Even my 65 year old auntie knows what a REMF is.
However, when my fourteen year old recently got in trouble with MySpace and I was discussing the issue with my auntie, she had no idea what I meant when I said, "Hubby and I are planning her 'Come to Jesus' talk tonight."
Apparently, I learned later from other family members, she thought we were going to take her to a revivalist tent meeting.
I let that one slide, I figured that it would just perplex her even more when I tried to explain that a "Come to Jesus" talk actually had nothing to do with Jesus Christ and could be delivered by a person of any religion or even an avowed atheist.
But it reminded me that in addition to the frequent creating of common words out of acronyms, and verbing, and verbing of acronyms; we should also include several helpful and handy phrases in our planned English to Militarese dictionary.
"Come to Jesus" should, of course, be defined as, "You are in WAY big trouble. Repent now or you will forever be damned."
I would also highly recommend including "Chairborne Ranger". Probably near the top. We had quite an experience with this phrase, too, after a civilian friend of mine asked me what my husband did. I was in a joking mood, and hubby was currently in a school, so I told her he was a Chairborne Ranger. She said, "Oh wow! That is SO COOL!"

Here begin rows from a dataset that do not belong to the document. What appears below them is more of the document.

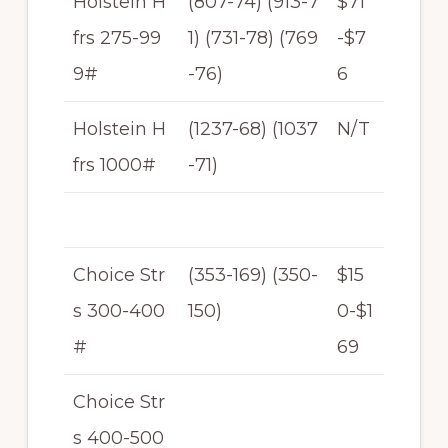
Holstein H
(807-74) (913-7
$71
frs 275-99
1) (731-78) (769
-$7
9#
-76)
6
Holstein H
(1237-68) (1037
N/T
frs 1000#
-71)
Choice Str
(353-169) (350-
$15
s 300-400
150)
0-$1
#
69
Choice Str
s 400-500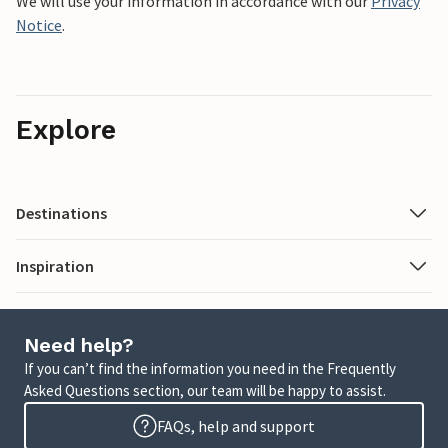
We will use your information in accordance with our
Privacy
Notice
.
Explore
Destinations
Inspiration
Need help?
If you can’t find the information you need in the Frequently
Asked Questions section, our team will be happy to assist.
FAQs, help and support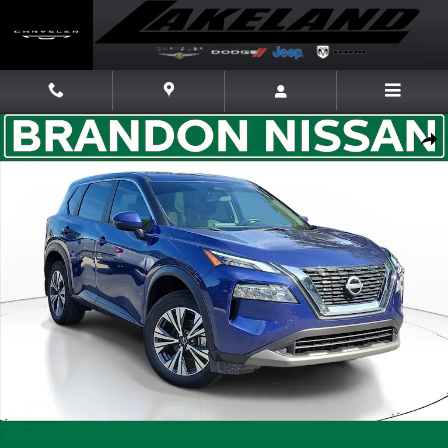
Skip to main content
Certified 2023 Nissan Rogue SV SUV Photo 1 of 30
Share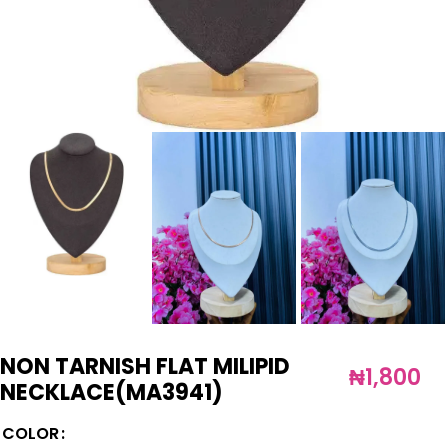
NON TARNISH FLAT MILIPID
₦
1,800
NECKLACE(MA3941)
COLOR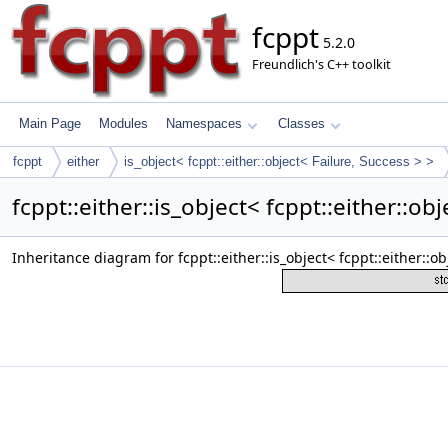
fcppt
5.2.0
Freundlich's C++ toolkit
Main Page
Modules
Namespaces
Classes
fcppt
either
is_object< fcppt::either::object< Failure, Success > >
fcppt::either::is_object< fcppt::either::o
Inheritance diagram for fcppt::either::is_object< fcppt::either::ob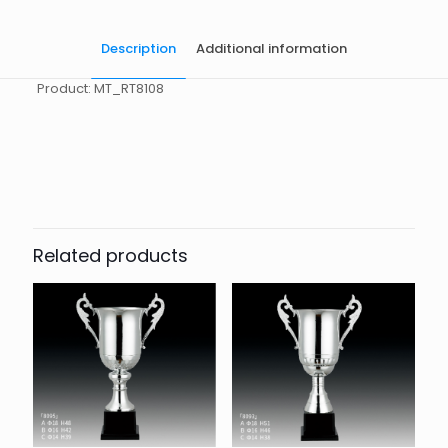
Description
Additional information
Product: MT_RT8108
起訂量
10
Related products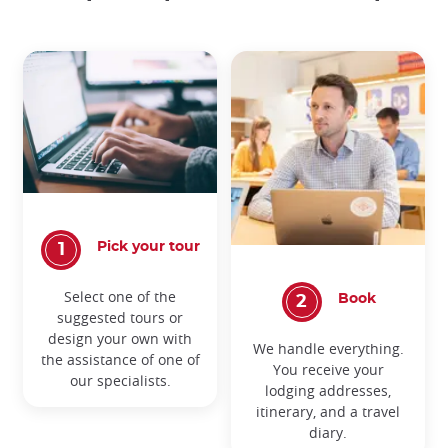
Pick your tour
Select one of the
Book
suggested tours or
design your own with
We handle everything.
the assistance of one of
You receive your
our specialists.
lodging addresses,
itinerary, and a travel
diary.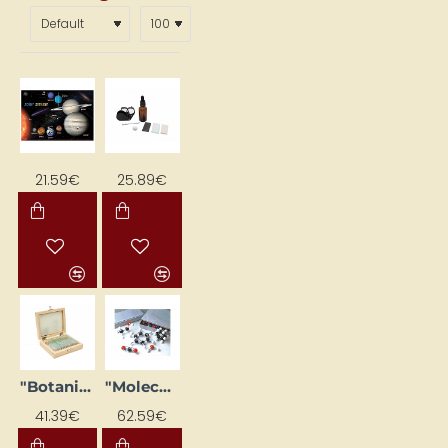
21.59€
25.89€
"Botanika" Microscope Slide Set (25 pcs.)
"Molecules" Construction Kit (150 pcs)
41.39€
62.59€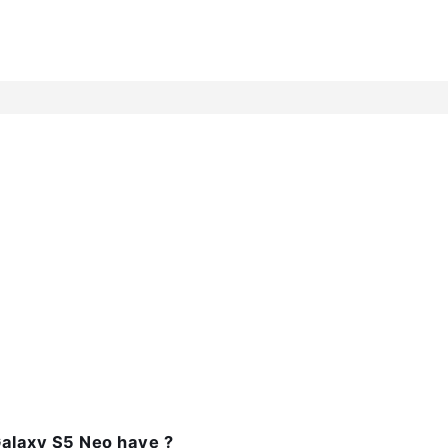
alaxy S5 Neo have ?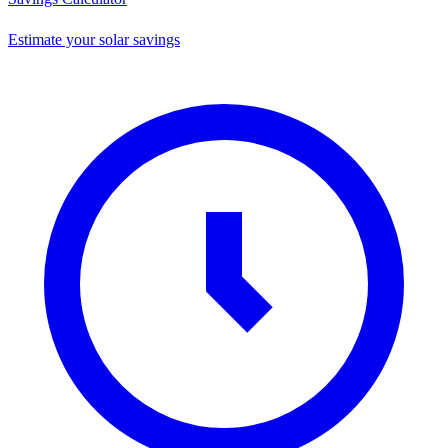
Estimate your solar savings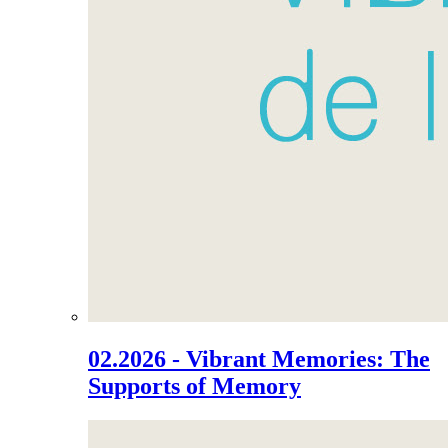
02.2026 - Vibrant Memories: The
Supports of Memory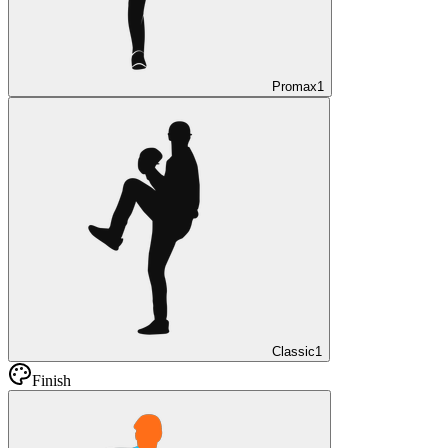
Promax
1
Classic
1
Finish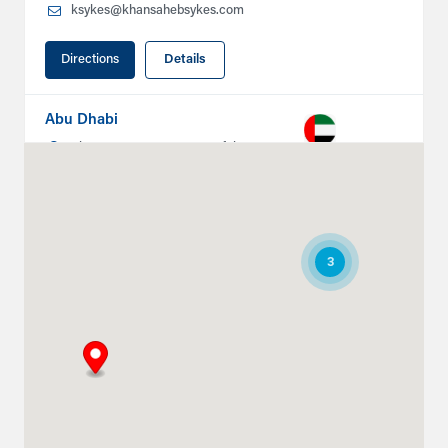
ksykes@khansahebsykes.com
Directions
Details
Abu Dhabi
Plot # 46, Sector 20 Mussafah
Industrial Area
Abu Dhabi
+971 266 52995
ksykes@khansahebsykes.com
3
Directions
Details
Ruwais
Abu Dhabi-Ghweifat International
Highway
Ruwais, Ruwais
+971 2 555 4126
adsykes@khansahebsykes.com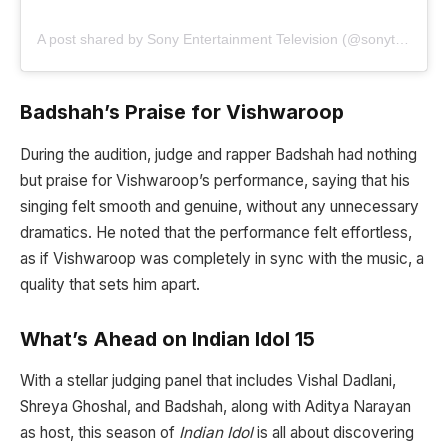
A post shared by Sony Entertainment Television (@sonytvofficial)
Badshah’s Praise for Vishwaroop
During the audition, judge and rapper Badshah had nothing
but praise for Vishwaroop’s performance, saying that his
singing felt smooth and genuine, without any unnecessary
dramatics. He noted that the performance felt effortless,
as if Vishwaroop was completely in sync with the music, a
quality that sets him apart.
What’s Ahead on Indian Idol 15
With a stellar judging panel that includes Vishal Dadlani,
Shreya Ghoshal, and Badshah, along with Aditya Narayan
as host, this season of
Indian Idol
is all about discovering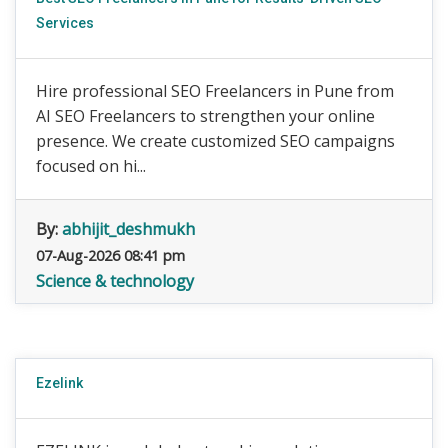
Services
Hire professional SEO Freelancers in Pune from
AI SEO Freelancers to strengthen your online
presence. We create customized SEO campaigns
focused on hi...
By:
abhijit_deshmukh
07-Aug-2026 08:41 pm
Science & technology
Ezelink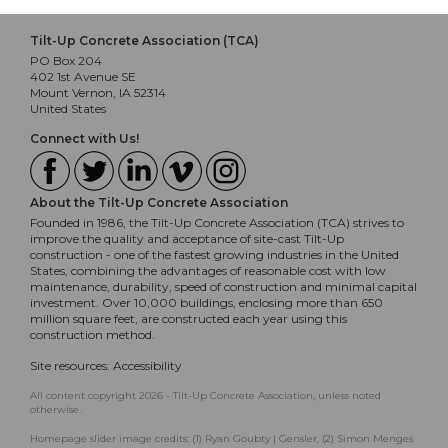
Tilt-Up Concrete Association (TCA)
PO Box 204
402 1st Avenue SE
Mount Vernon, IA 52314
United States
Connect with Us!
About the Tilt-Up Concrete Association
Founded in 1986, the Tilt-Up Concrete Association (TCA) strives to
improve the quality and acceptance of site-cast Tilt-Up
construction - one of the fastest growing industries in the United
States, combining the advantages of reasonable cost with low
maintenance, durability, speed of construction and minimal capital
investment. Over 10,000 buildings, enclosing more than 650
million square feet, are constructed each year using this
construction method.
Site resources:
Accessibility
All content copyright 2026 - Tilt-Up Concrete Association, unless noted
otherwise.
Homepage slider image credits: (1) Ryan Goubty | Gensler, (2) Simon Menges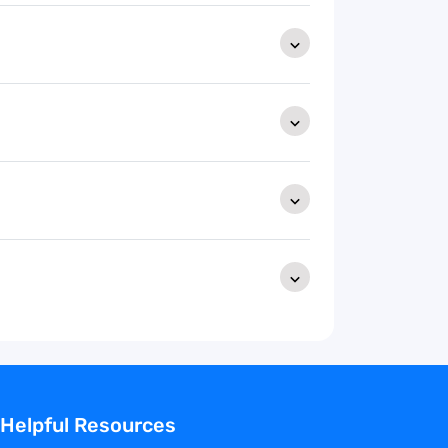
Helpful Resources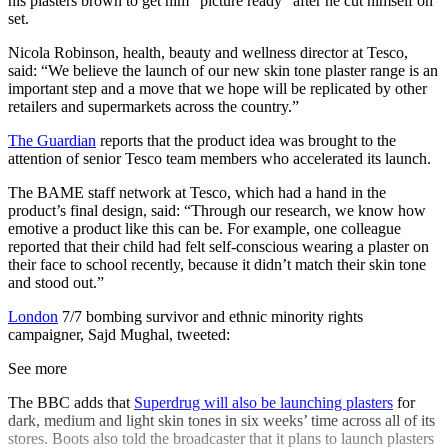
his plasters brown to get him “picture ready” after he cut himself on
set.
Nicola Robinson, health, beauty and wellness director at Tesco,
said: “We believe the launch of our new skin tone plaster range is an
important step and a move that we hope will be replicated by other
retailers and supermarkets across the country.”
The Guardian
reports that the product idea was brought to the
attention of senior Tesco team members who accelerated its launch.
The BAME staff network at Tesco, which had a hand in the
product’s final design, said: “Through our research, we know how
emotive a product like this can be. For example, one colleague
reported that their child had felt self-conscious wearing a plaster on
their face to school recently, because it didn’t match their skin tone
and stood out.”
London
7/7 bombing survivor and ethnic minority rights
campaigner, Sajd Mughal, tweeted:
See more
The BBC adds that
Superdrug will also be launching plasters
for
dark, medium and light skin tones in six weeks’ time across all of its
stores. Boots also told the broadcaster that it plans to launch plasters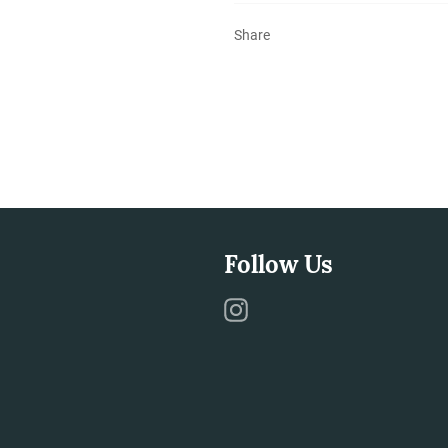
Share
Follow Us
Instagram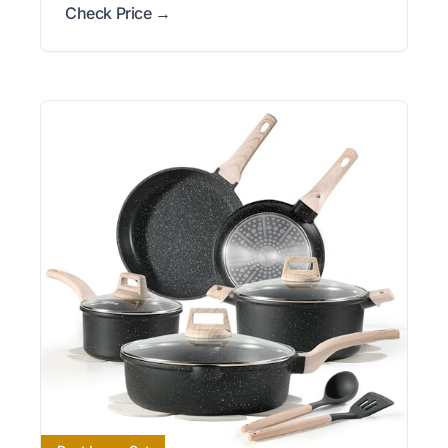
Check Price →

After a bit of shocked silence, I explained to her the difference between what she perceived a Chairborne Ranger to be, and what it really was. To commemorate the occasion after I updated hubby about what had happened, I managed to find a patch to give him that showed a Microsoft symbol and said, "PowerPoint Ranger - 1000+ Hours"
As far as wonderful and ubiquitous phrases go, I also love "Forward Engaged." As in, "That commander is so Forward Engaged that when you move the mouse, he actually clicks it for you." Yes, yes - the term really means "micro-manager". And there is nothing wrong with the actual term micro-manager. I have adopted the use of Forward Engaged, myself, though; much like I brought home the use of "y'all" from our stint in Texas and "like"and "totally" from a lifetime of being Californian.
These colloquialisms would just be the start of the phrase portion of the English to Militarese dictionary, of course. I'm sure with just a little effort, we can come up with a few hundred pages worth!